Table 9 Sustainable disclosure (ESG), geopolitical risk (GPR) and corporate performance (System GMM estimation results)

5.1 Robustness Check

Further to check the robustness and to strengthen our results by means of increasing the reliability and consistency of the findings, we have used various econometric methods such as Fixed effect, Random effect and FGLS methods. We also carry out the second set of robustness analysis by using an alternative proxy for sustainable disclosure, i.e., combined ESG score. Consistent with our primary findings, we find a positive and statistically significant coefficient for the interaction terms WUIit * ESGit and GPRit * ESGit (Table 10). These findings also imply that sustainability disclosures reduce the impact of economic uncertainty and geopolitical risk on financial performance of the company.

Table 10 Combined ESG score, policy uncertainty, geopolitical risk, and corporate performance (System GMM estimation results)

Further, we have estimated all the models using the other econometric methods such as fixed effects, random effects and FGLS. All the results are reported in the Tables 11, 12, 13, 14, 15 and 16. The results are almost consistent with the system GMM estimation results. The findings remain similar to those reported in the previous Tables from 6 to 11. The results of FE, RE and FGLS estimation show that the relationship nature and significance level for all variables are more or less consistent with the results of System GMM estimation. This implies that the impact of the sustainable disclosure on policy uncertainty, geopolitical risk and corporate performance is robust across the estimation methods.
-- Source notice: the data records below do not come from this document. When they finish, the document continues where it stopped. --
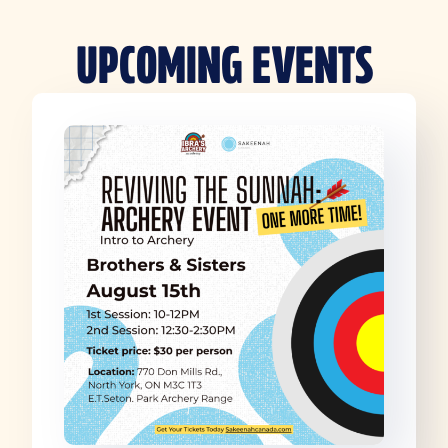
UPCOMING EVENTS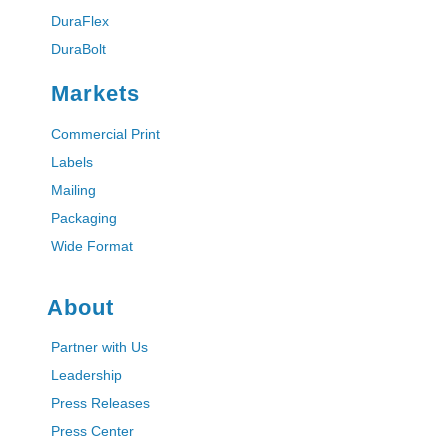
DuraFlex
DuraBolt
Markets
Commercial Print
Labels
Mailing
Packaging
Wide Format
About
Partner with Us
Leadership
Press Releases
Press Center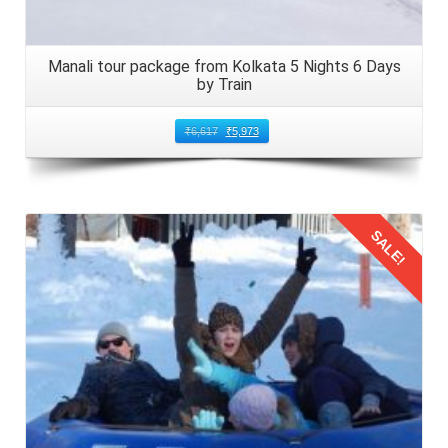
Manali tour package from Kolkata 5 Nights 6 Days
by Train
₹
6,617
₹
5,973
SALE!
Details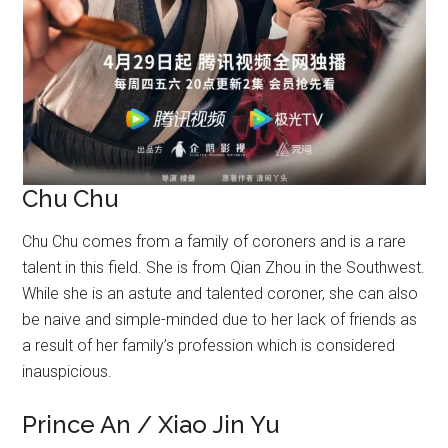
Chu Chu
Chu Chu comes from a family of coroners and is a rare
talent in this field. She is from Qian Zhou in the Southwest.
While she is an astute and talented coroner, she can also
be naive and simple-minded due to her lack of friends as
a result of her family’s profession which is considered
inauspicious.
Prince An / Xiao Jin Yu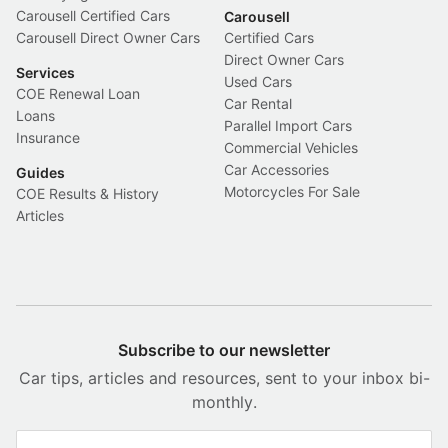
Carousell Certified Cars
Carousell
Carousell Direct Owner Cars
Certified Cars
Direct Owner Cars
Services
Used Cars
COE Renewal Loan
Car Rental
Loans
Parallel Import Cars
Insurance
Commercial Vehicles
Car Accessories
Guides
Motorcycles For Sale
COE Results & History
Articles
Subscribe to our newsletter
Car tips, articles and resources, sent to your inbox bi-
monthly.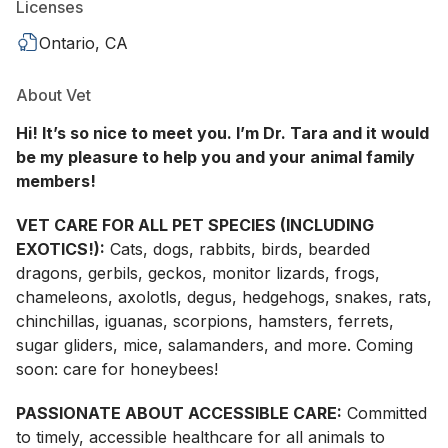
Licenses
Ontario, CA
About Vet
Hi! It’s so nice to meet you. I’m Dr. Tara and it would
be my pleasure to help you and your animal family
members!
VET CARE FOR ALL PET SPECIES (INCLUDING
EXOTICS!):
Cats, dogs, rabbits, birds, bearded
dragons, gerbils, geckos, monitor lizards, frogs,
chameleons, axolotls, degus, hedgehogs, snakes, rats,
chinchillas, iguanas, scorpions, hamsters, ferrets,
sugar gliders, mice, salamanders, and more. Coming
soon: care for honeybees!
PASSIONATE ABOUT ACCESSIBLE CARE:
Committed
to timely, accessible healthcare for all animals to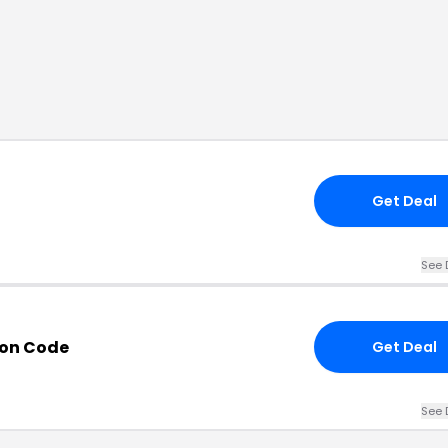
Get Deal
See 
on Code
Get Deal
See 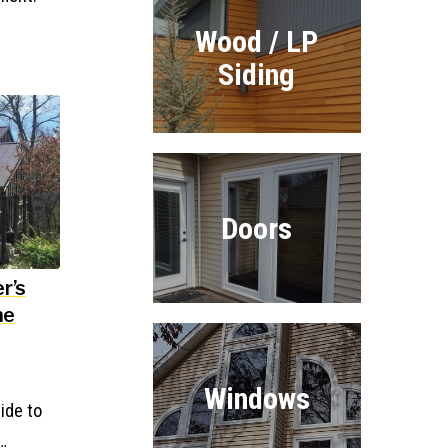
Wood / LP
Siding
Doors
r’s
ne
Windows
ide to
…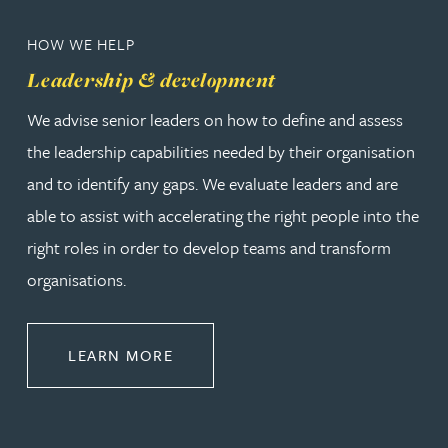
HOW WE HELP
Leadership & development
We advise senior leaders on how to define and assess
the leadership capabilities needed by their organisation
and to identify any gaps. We evaluate leaders and are
able to assist with accelerating the right people into the
right roles in order to develop teams and transform
organisations.
ABOUT LEADERSHIP & DEVELOPM
LEARN MORE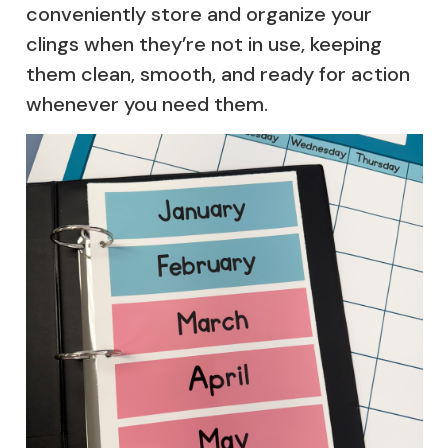
conveniently store and organize your
clings when they’re not in use, keeping
them clean, smooth, and ready for action
whenever you need them.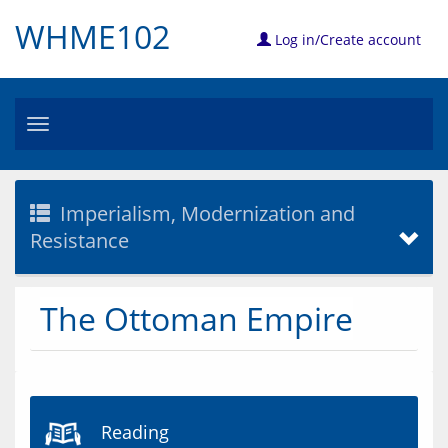
WHME102
Log in/Create account
Toggle
navigation
Imperialism, Modernization and
Resistance
The Ottoman Empire
Reading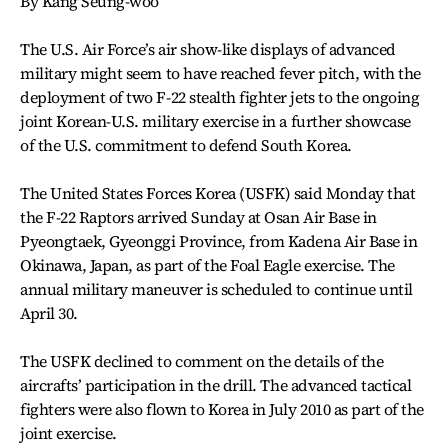
By Kang Seung-woo
The U.S. Air Force’s air show-like displays of advanced
military might seem to have reached fever pitch, with the
deployment of two F-22 stealth fighter jets to the ongoing
joint Korean-U.S. military exercise in a further showcase
of the U.S. commitment to defend South Korea.
The United States Forces Korea (USFK) said Monday that
the F-22 Raptors arrived Sunday at Osan Air Base in
Pyeongtaek, Gyeonggi Province, from Kadena Air Base in
Okinawa, Japan, as part of the Foal Eagle exercise. The
annual military maneuver is scheduled to continue until
April 30.
The USFK declined to comment on the details of the
aircrafts’ participation in the drill. The advanced tactical
fighters were also flown to Korea in July 2010 as part of the
joint exercise.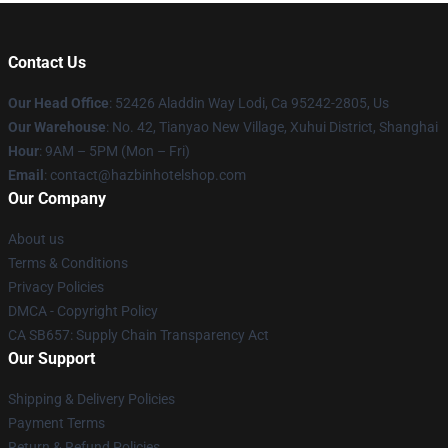
Contact Us
Our Head Office
: 52426 Aladdin Way Lodi, Ca 95242-2805, Us
Our Warehouse
: No. 42, Tianyao New Village, Xuhui District, Shanghai
Hour
: 9AM – 5PM (Mon – Fri)
Email
: contact@hazbinhotelshop.com
Our Company
About us
Terms & Conditions
Privacy Policies
DMCA - Copyright Policy
CA SB657: Supply Chain Transparency Act
Our Support
Shipping & Delivery Policies
Payment Terms
Return & Refund Policies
Table 11 Sustainable disclosure (ESG), policy uncertainty (WUI) and corporate performance (FE & RE estimation results)
Table 12 Sustainable disclosure (ESG), policy uncertainty (WUI) and corporate performance (FGLS estimation results)
Table 13 Sustainable disclosure (ESG), geopolitical risk (GPR) and corporate performance (FE & RE estimation results)
Table 14 Sustainable disclosure (ESG), geopolitical risk (GPR) and corporate performance (FGLS estimation results)
Table 15 ROBUSTNESS CHECK—IMPACT OF ESG ON WUI & CORPORTE PERFORMANCE (FE, RE, AND FGLS estimation results)
Table 16 ROBUSTNESS CHECK—IMPACT OF ESG ON GPR & CORPORATE PERFORMANCE (FE, RE, AND FGLS estimation results)

6 Conclusions and Policy Implications

Our study contributes to the literature by examining the nexus between economic policy uncertainty, geopolitical risk, sustainable disclosure, and corporate performance through cross-country analysis. This study found that sustainability disclosure (ESG) and its three components, viz. environmental, social and governance scores are positively associated with the accounting based as well as market based performance measures, viz. ROA, ROE and Tobins Q. This implies that a higher level of ESG disclosure is associated with higher levels of corporate performance. The results are consistent with the studies by Yu et al. (2018); Qureshi et al. (2020); Zhou et al. (2022). This study also reveals that policy uncertainty and geopolitical risks decrease the financial performance of the companies. The positive and statistically significant coefficients of sustainability disclosure variables confirm that companies having higher sustainability disclosures perform better. This implies that effective higher environmental, social and governance disclosure reports based on robust strategic mechanisms, helps to achieve control and monitor resources by a firm through reducing risk and provides strong linkages and expertise. It also affirms that sustainable disclosure plays a vital role in development and growth of companies depending on the degree of voluntary sustainable activities prevailing in a country. We also found that the sustainability disclosures reduce the impact of policy uncertainty and geopolitical risk on firm performance. Our results have the implications for policy makers as well as for the corporate managers of companies to frame their policies in such manner to derive maximum benefits from this government regulation. Therefore, we can say that sustainability disclosures by firms’ are a noble initiative towards the reducing the information asymmetry between the management and the stakeholders, which will eventually maximize the financial performance of the firms’.